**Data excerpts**
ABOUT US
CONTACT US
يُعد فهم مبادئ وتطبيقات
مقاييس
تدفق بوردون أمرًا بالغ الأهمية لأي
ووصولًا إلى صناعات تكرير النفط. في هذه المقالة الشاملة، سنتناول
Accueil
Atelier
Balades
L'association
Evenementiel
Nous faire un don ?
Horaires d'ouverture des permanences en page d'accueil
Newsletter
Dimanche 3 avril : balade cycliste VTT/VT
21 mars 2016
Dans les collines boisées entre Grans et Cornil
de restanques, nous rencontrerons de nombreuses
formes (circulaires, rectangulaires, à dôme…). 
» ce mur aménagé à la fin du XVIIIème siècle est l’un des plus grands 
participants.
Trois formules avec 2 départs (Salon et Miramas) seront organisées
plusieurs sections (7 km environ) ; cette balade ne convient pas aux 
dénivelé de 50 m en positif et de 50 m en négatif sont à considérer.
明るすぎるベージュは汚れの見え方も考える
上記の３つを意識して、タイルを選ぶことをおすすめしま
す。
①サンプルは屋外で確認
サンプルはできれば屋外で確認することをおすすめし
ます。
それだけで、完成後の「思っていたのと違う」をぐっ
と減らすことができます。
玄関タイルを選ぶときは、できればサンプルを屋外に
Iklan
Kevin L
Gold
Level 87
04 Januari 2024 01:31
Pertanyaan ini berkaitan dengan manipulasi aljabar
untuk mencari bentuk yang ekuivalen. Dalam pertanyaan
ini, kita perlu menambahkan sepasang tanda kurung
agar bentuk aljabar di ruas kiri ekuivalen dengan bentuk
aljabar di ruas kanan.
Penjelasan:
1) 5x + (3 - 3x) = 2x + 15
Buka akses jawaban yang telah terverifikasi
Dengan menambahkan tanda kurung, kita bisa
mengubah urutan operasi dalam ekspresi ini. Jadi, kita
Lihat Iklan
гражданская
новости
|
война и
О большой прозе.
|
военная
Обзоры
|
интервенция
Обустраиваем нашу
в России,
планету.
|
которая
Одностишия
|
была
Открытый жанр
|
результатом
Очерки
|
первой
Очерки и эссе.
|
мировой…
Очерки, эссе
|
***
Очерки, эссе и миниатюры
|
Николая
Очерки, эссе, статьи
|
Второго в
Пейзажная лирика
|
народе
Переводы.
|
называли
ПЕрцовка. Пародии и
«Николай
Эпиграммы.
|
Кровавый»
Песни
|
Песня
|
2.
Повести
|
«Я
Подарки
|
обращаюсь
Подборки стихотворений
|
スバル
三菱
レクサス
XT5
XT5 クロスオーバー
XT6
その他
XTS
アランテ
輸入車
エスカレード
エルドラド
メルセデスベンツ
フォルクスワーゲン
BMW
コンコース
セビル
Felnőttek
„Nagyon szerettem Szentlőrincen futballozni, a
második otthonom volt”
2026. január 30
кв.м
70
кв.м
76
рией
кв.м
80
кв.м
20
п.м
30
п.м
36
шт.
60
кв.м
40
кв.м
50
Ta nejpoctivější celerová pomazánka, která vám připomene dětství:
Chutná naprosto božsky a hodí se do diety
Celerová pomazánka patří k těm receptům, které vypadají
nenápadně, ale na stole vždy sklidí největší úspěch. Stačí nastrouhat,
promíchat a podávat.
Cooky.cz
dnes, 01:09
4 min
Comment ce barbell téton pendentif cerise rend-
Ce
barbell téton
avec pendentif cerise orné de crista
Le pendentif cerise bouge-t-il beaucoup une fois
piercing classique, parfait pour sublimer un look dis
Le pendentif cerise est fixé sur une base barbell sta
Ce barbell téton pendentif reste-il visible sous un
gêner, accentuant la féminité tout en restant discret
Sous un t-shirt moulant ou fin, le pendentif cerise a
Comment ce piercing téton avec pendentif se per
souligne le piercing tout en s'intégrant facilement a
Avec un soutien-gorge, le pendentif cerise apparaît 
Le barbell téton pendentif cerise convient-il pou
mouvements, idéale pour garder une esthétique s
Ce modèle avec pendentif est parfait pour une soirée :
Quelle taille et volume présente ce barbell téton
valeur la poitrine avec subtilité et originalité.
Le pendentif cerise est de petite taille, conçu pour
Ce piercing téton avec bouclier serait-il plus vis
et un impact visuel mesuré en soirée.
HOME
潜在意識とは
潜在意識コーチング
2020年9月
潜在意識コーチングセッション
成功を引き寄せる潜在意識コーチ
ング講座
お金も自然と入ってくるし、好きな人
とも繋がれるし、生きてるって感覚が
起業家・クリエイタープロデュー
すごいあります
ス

**The problem**
Take every line from the data above that holds "menambahkan" and copy it out.

**Solution to this exercise**
ini, kita perlu menambahkan sepasang tanda kurung
Dengan menambahkan tanda kurung, kita bisa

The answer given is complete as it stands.